- Aim of the task -
Write out the listing, please, but only from its first line through the line containing "Брейшит (Бытие), 25:19-28:9", exactly as given and without pictures.

+--

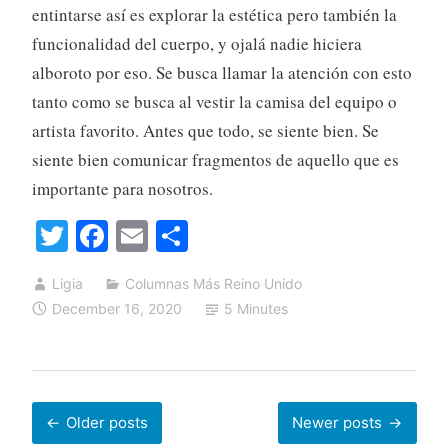
entintarse así es explorar la estética pero también la
funcionalidad del cuerpo, y ojalá nadie hiciera
alboroto por eso. Se busca llamar la atención con esto
tanto como se busca al vestir la camisa del equipo o
artista favorito. Antes que todo, se siente bien. Se
siente bien comunicar fragmentos de aquello que es
importante para nosotros.
T
Fa
E
S
wi
ce
m
ha
Ligia
Columnas Más Reino Unido
tte
bo
ail
re
December 16, 2020
5 Minutes
r
ok
Posts
Older posts
Newer posts
navigation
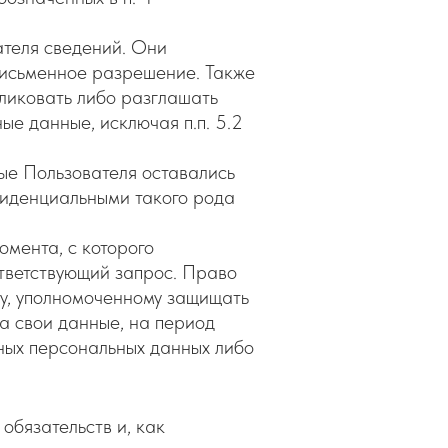
теля сведений. Они
 письменное разрешение. Также
ликовать либо разглашать
е данные, исключая п.п. 5.2
ые Пользователя оставались
фиденциальными такого рода
омента, с которого
ответствующий запрос. Право
ну, уполномоченному защищать
а свои данные, на период
ных персональных данных либо
обязательств и, как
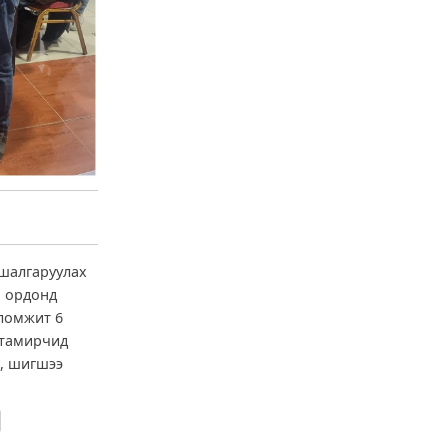
 шалгаруулах
н ордонд
оломжит 6
 тамирчид
ж, шигшээ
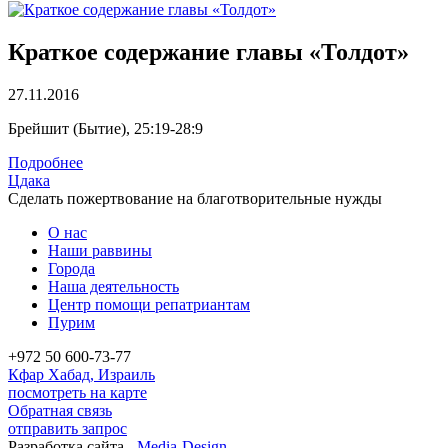
Краткое содержание главы «Толдот»
27.11.2016
Брейшит (Бытие), 25:19-28:9
Подробнее
Цдака
Сделать пожертвование на благотворительные нужды
О нас
Наши раввины
Города
Наша деятельность
Центр помощи репатриантам
Пурим
+972 50 600-73-77
Кфар Хабад, Израиль
посмотреть на карте
Обратная связь
отправить запрос
Разработка сайта -
Media-Design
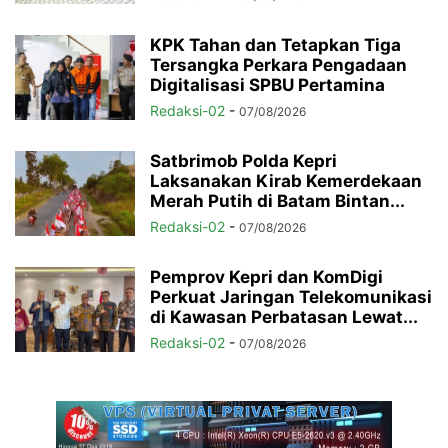
KPK Tahan dan Tetapkan Tiga
Tersangka Perkara Pengadaan
Digitalisasi SPBU Pertamina
Redaksi-02
-
07/08/2026
Satbrimob Polda Kepri
Laksanakan Kirab Kemerdekaan
Merah Putih di Batam Bintan...
Redaksi-02
-
07/08/2026
Pemprov Kepri dan KomDigi
Perkuat Jaringan Telekomunikasi
di Kawasan Perbatasan Lewat...
Redaksi-02
-
07/08/2026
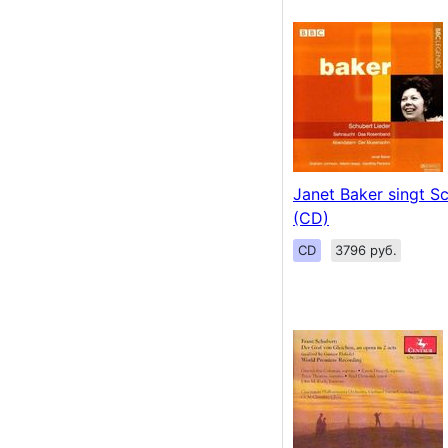
Janet Baker singt S
(CD)
CD
3796 руб.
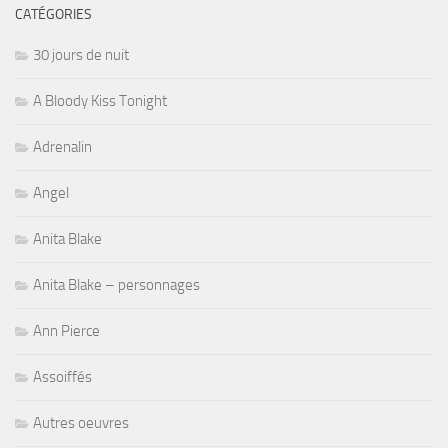
CATÉGORIES
30 jours de nuit
A Bloody Kiss Tonight
Adrenalin
Angel
Anita Blake
Anita Blake – personnages
Ann Pierce
Assoiffés
Autres oeuvres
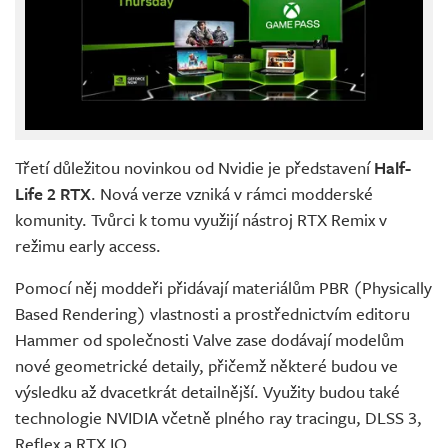
Třetí důležitou novinkou od Nvidie je představení
Half-
Life 2 RTX
. Nová verze vzniká v rámci modderské
komunity. Tvůrci k tomu využijí nástroj RTX Remix v
režimu early access.
Pomocí něj moddeři přidávají materiálům PBR (Physically
Based Rendering) vlastnosti a prostřednictvím editoru
Hammer od společnosti Valve zase dodávají modelům
nové geometrické detaily, přičemž některé budou ve
výsledku až dvacetkrát detailnější. Využity budou také
technologie NVIDIA včetně plného ray tracingu, DLSS 3,
Reflex a RTX IO.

+--

- Expected output -
entintarse así es explorar la estética pero también la
funcionalidad del cuerpo, y ojalá nadie hiciera
alboroto por eso. Se busca llamar la atención con esto
tanto como se busca al vestir la camisa del equipo o
artista favorito. Antes que todo, se siente bien. Se
siente bien comunicar fragmentos de aquello que es
importante para nosotros.
T
Fa
E
S
wi
ce
m
ha
Ligia
Columnas Más Reino Unido
tte
bo
ail
re
December 16, 2020
5 Minutes
r
ok
Posts
Older posts
Newer posts
navigation
теля сведений. Они
 письменное разрешение. Также
ликовать либо разглашать
е данные, исключая п.п. 5.2
ые Пользователя оставались
фиденциальными такого рода
омента, с которого
ответствующий запрос. Право
ну, уполномоченному защищать
а свои данные, на период
ных персональных данных либо
обязательств и, как
 шалгаруулах
н ордонд
оломжит 6
 тамирчид
ж, шигшээ
Краткое содержание главы «Толдот»
27.11.2016
Брейшит (Бытие), 25:19-28:9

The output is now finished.